Recordar a Cernuda en su centenario no puede quedarse en la glosa de
sus hermosos versos, porque en ellos late en carne viva la tragedia de
España.
Para concluir les glosaré otro poema, que siempre me emociona y que
escribió el poeta de Alejandría, Constantino Cavafis. Un poeta que,
aparentemente, nos habla en tono menor, tratando oblicuamente los
grandes acontecimientos de la Historia. “Muchos poetas son
exclusivamente poetas –dijo en una ocasión Cavafis-. Yo soy un
historiador/poeta”. En efecto, muchos poemas de Cavafis están
construidos con el material de la Historia. Pero no con la brillante
cartulina de la evocación épico-histórica usual. Por el contrario, Cavafis
se ejercita una y otra vez en iluminar ese difícil punto de intersección en
el que por un momento coinciden, tantas veces en sentidos opuestos, el
destino personal y el de la Historia misma. Su mundo no es el de la
Historia heroica, no es el del triunfador Octavio, sino el del derrotado
Antonio, que, perdida la batalla de Anzio, está a punto de perderlo todo,
incluida su vida.

Quizá, para Cavafis, la única, definitiva victoria, sea la capacidad de


asumir, en un acto supremo de la voluntad, el propio destino, aun
cuando comprobemos que el ideal perseguido no existe o cuando,
existiendo, se aleja definitivamente de nosotros como ocurre en el
poema “El dios abandona a Antonio”, que es el que les voy a leer, en la
versión que de él hizo en lengua castellana el inolvidable José Ángel
Valente.

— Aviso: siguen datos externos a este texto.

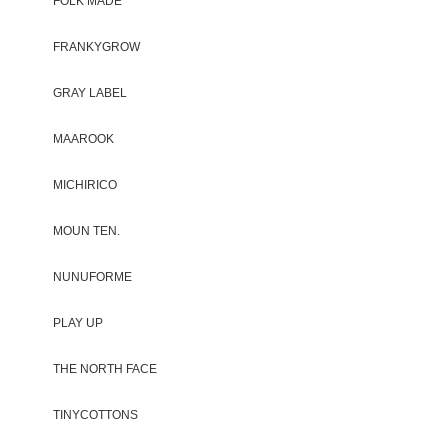
FOLK MADE
FRANKYGROW
GRAY LABEL
MAAROOK
MICHIRICO
MOUN TEN.
NUNUFORME
PLAY UP
THE NORTH FACE
TINYCOTTONS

Dice así:

Cuando, de pronto, a media noche oigas


pasar una invisible compañía
con exquisitas músicas y voces,
no lamentes en vano tu fortuna
que cede al fin, tus obras fracasadas,
los ilusorios planes de tu vida.
Como dispuesto de hace tiempo, como valiente, dile adiós a Alejandría
que se aleja.
Y sobre todo no te engañes: en ningún caso pienses
que es un sueño tal vez o que miente tu oído.
A tan vana esperanza no desciendas.
Como dispuesto de hace tiempo, como valiente, como quien digno ha
sido de tal ciudad, acércate
a la ventana. Y ten firmeza. Oye
con emoción, mas nunca
con el lamento y quejas del cobarde,
goza por vez final los sones,
la música exquisita de la tropa divina,
despide a Alejandría que así pierdes.